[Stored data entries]
>>>>
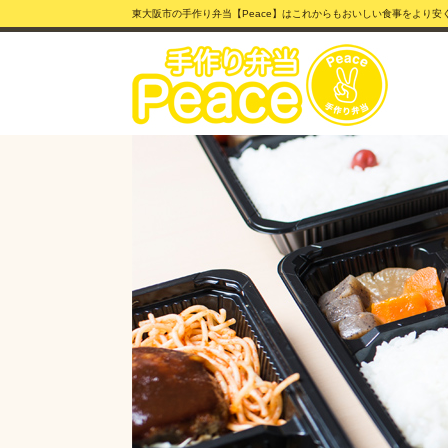
東大阪市の手作り弁当【Peace】はこれからもおいしい食事をより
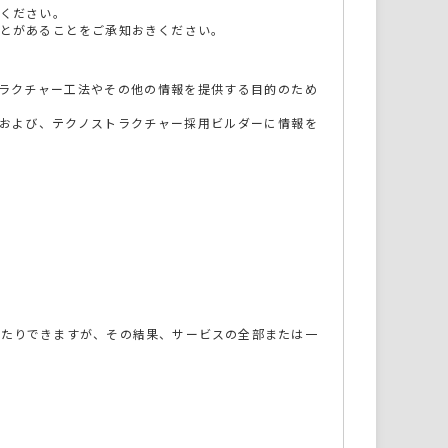
ください。
とがあることをご承知おきください。
トラクチャー工法やその他の情報を提供する目的のため
社および、テクノストラクチャー採用ビルダーに情報を
せたりできますが、その結果、サービスの全部または一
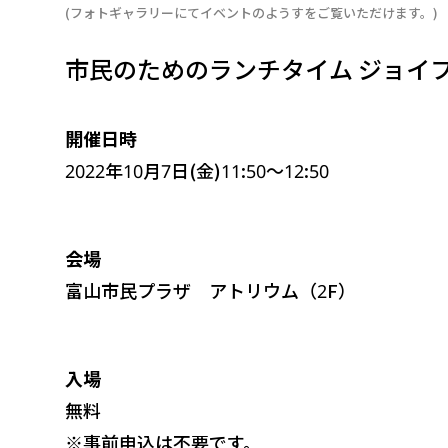
(フォトギャラリーにてイベントのようすをご覧いただけます。)
市民のためのランチタイム ジョイフル
開催日時
2022年10月7日(金)11:50～12:50
会場
富山市民プラザ アトリウム（2F）
入場
無料
※事前申込は不要です。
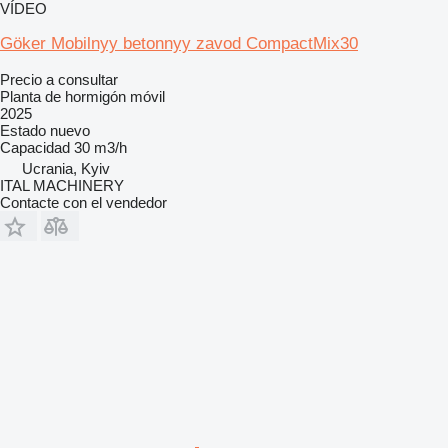
VÍDEO
Göker Mobilnyy betonnyy zavod CompactMix30
Precio a consultar
Planta de hormigón móvil
2025
Estado
nuevo
Capacidad
30 m3/h
Ucrania, Kyiv
ITAL MACHINERY
Contacte con el vendedor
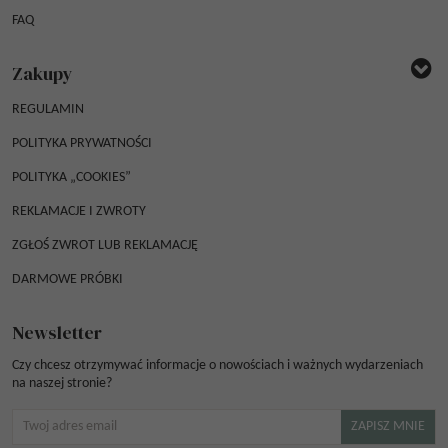
FAQ
Zakupy
REGULAMIN
POLITYKA PRYWATNOŚCI
POLITYKA „COOKIES”
REKLAMACJE I ZWROTY
ZGŁOŚ ZWROT LUB REKLAMACJĘ
DARMOWE PRÓBKI
Newsletter
Czy chcesz otrzymywać informacje o nowościach i ważnych wydarzeniach
na naszej stronie?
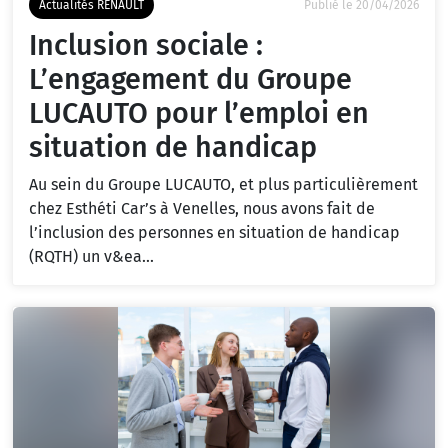
Actualités RENAULT
Publié le 20/04/2026
Inclusion sociale :
L’engagement du Groupe
LUCAUTO pour l’emploi en
situation de handicap
Au sein du Groupe LUCAUTO, et plus particulièrement
chez Esthéti Car’s à Venelles, nous avons fait de
l’inclusion des personnes en situation de handicap
(RQTH) un v&ea...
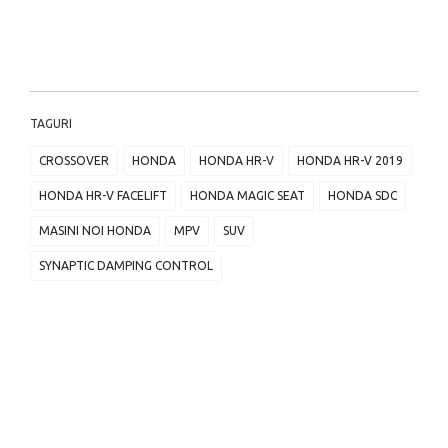
TAGURI
CROSSOVER
HONDA
HONDA HR-V
HONDA HR-V 2019
HONDA HR-V FACELIFT
HONDA MAGIC SEAT
HONDA SDC
MASINI NOI HONDA
MPV
SUV
SYNAPTIC DAMPING CONTROL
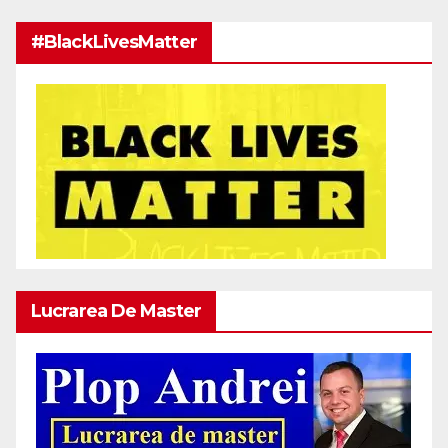
#BlackLivesMatter
Lucrarea De Master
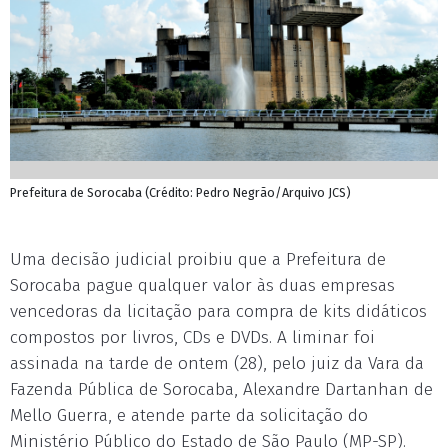
Prefeitura de Sorocaba (Crédito: Pedro Negrão/Arquivo JCS)
Uma decisão judicial proibiu que a Prefeitura de
Sorocaba pague qualquer valor às duas empresas
vencedoras da licitação para compra de kits didáticos
compostos por livros, CDs e DVDs. A liminar foi
assinada na tarde de ontem (28), pelo juiz da Vara da
Fazenda Pública de Sorocaba, Alexandre Dartanhan de
Mello Guerra, e atende parte da solicitação do
Ministério Público do Estado de São Paulo (MP-SP).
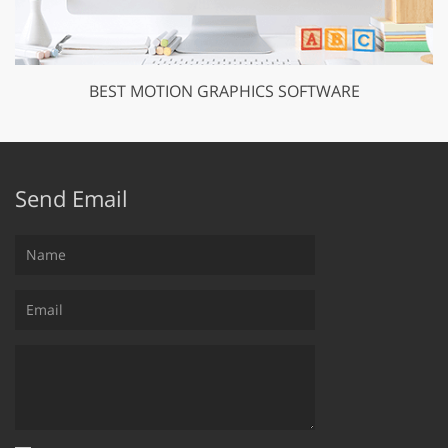
BEST MOTION GRAPHICS SOFTWARE
Send Email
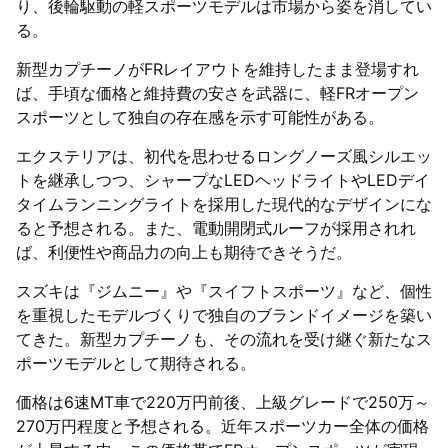
り、後輪駆動の軽スポーツモデルは市場から姿を消してい
る。
新型カプチーノがFRレイアウトを維持したまま登場すれ
ば、手頃な価格と維持費の安さを武器に、軽FRオープン
スポーツとして独自の存在感を示す可能性がある。
エクステリアは、初代を思わせるロングノーズ風シルエッ
トを継承しつつ、シャープなLEDヘッドライトやLEDデイ
タイムランニングライトを採用した現代的なデザインにな
ると予想される。また、電動開閉式ルーフが採用されれ
ば、利便性や商品力の向上も期待できそうだ。
スズキは『ジムニー』や『スイフトスポーツ』など、個性
を重視したモデルづくりで独自のブランドイメージを築い
てきた。新型カプチーノも、その流れを受け継ぐ新たなス
ポーツモデルとして期待される。
価格は6速MT車で220万円前後、上級グレードで250万～
270万円程度と予想される。近年スポーツカー全体の価格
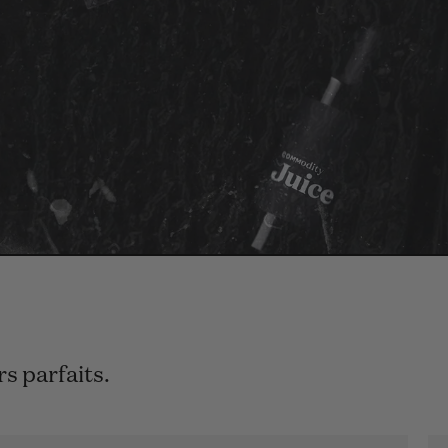
s parfaits.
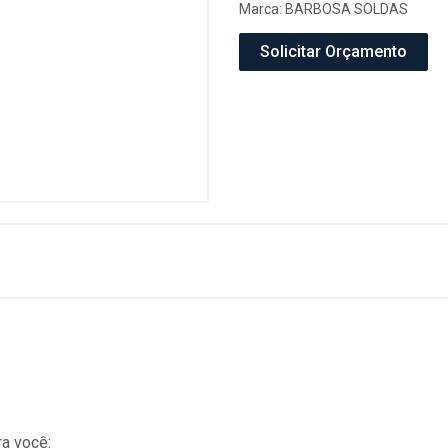
Marca:
BARBOSA SOLDAS
Solicitar Orçamento
a você:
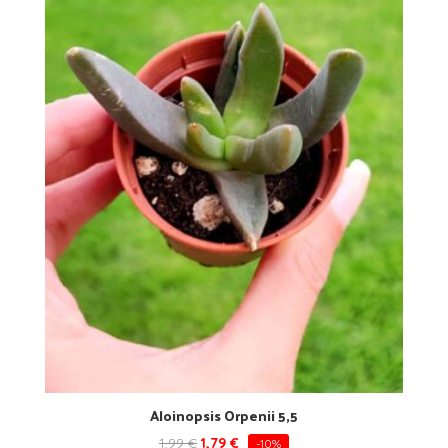
Aloinopsis Orpenii 5,5
1,99
€
1,79
€
-10%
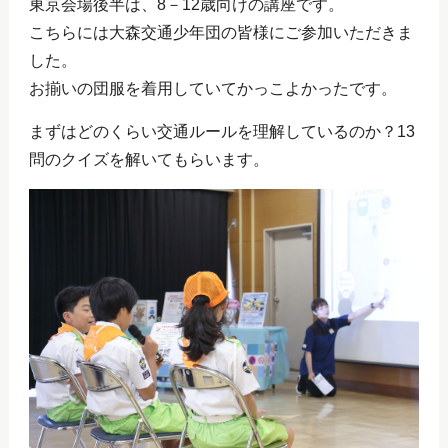
東京会場後半は、8－12歳向けの講座です。
こちらには大森交通少年団の皆様にご参加いただきま
した。
お揃いの団服を着用していてかっこよかったです。
まずはどのくらい交通ルールを理解しているのか？13
問のクイズを解いてもらいます。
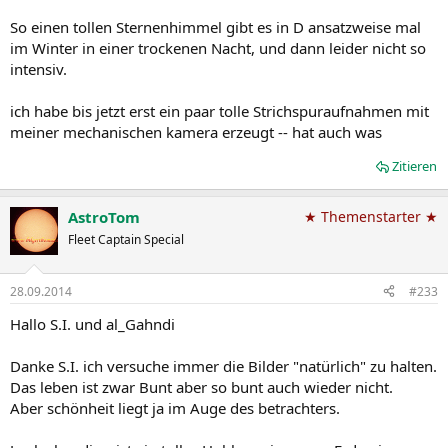
So einen tollen Sternenhimmel gibt es in D ansatzweise mal
im Winter in einer trockenen Nacht, und dann leider nicht so
intensiv.
ich habe bis jetzt erst ein paar tolle Strichspuraufnahmen mit
meiner mechanischen kamera erzeugt -- hat auch was
Zitieren
AstroTom
★ Themenstarter ★
Fleet Captain Special
28.09.2014
#233
Hallo S.I. und al_Gahndi
Danke S.I. ich versuche immer die Bilder "natürlich" zu halten.
Das leben ist zwar Bunt aber so bunt auch wieder nicht.
Aber schönheit liegt ja im Auge des betrachters.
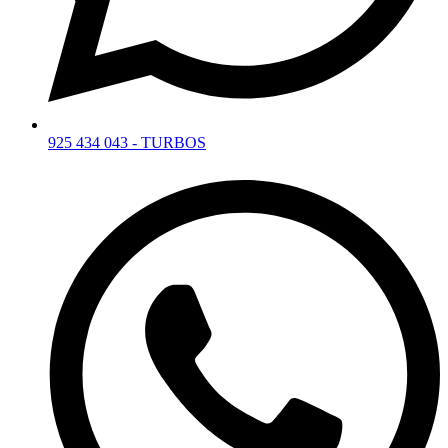
925 434 043 - TURBOS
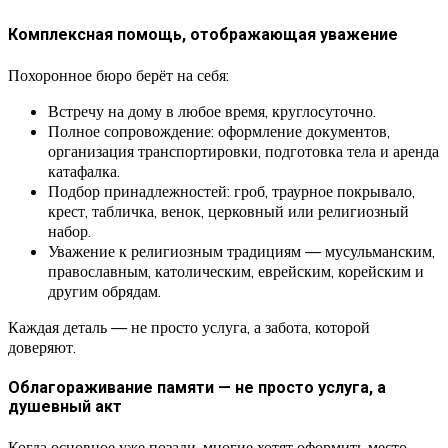
Комплексная помощь, отображающая уважение
Похоронное бюро берёт на себя:
Встречу на дому в любое время, круглосуточно.
Полное сопровождение: оформление документов,
организация транспортировки, подготовка тела и аренда
катафалка.
Подбор принадлежностей: гроб, траурное покрывало,
крест, табличка, венок, церковный или религиозный
набор.
Уважение к религиозным традициям — мусульманским,
православным, католическим, еврейским, корейским и
другим обрядам.
Каждая деталь — не просто услуга, а забота, которой
доверяют.
Облагораживание памяти — не просто услуга, а
душевный акт
Когда основное уже позади, многие хотят оформить место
<<<<
* What you need to do:
Each line of the entries above that includes the string "просто" should be copied out.

* Task answer:
Каждая деталь — не просто услуга, а забота, которой
Облагораживание памяти — не просто услуга, а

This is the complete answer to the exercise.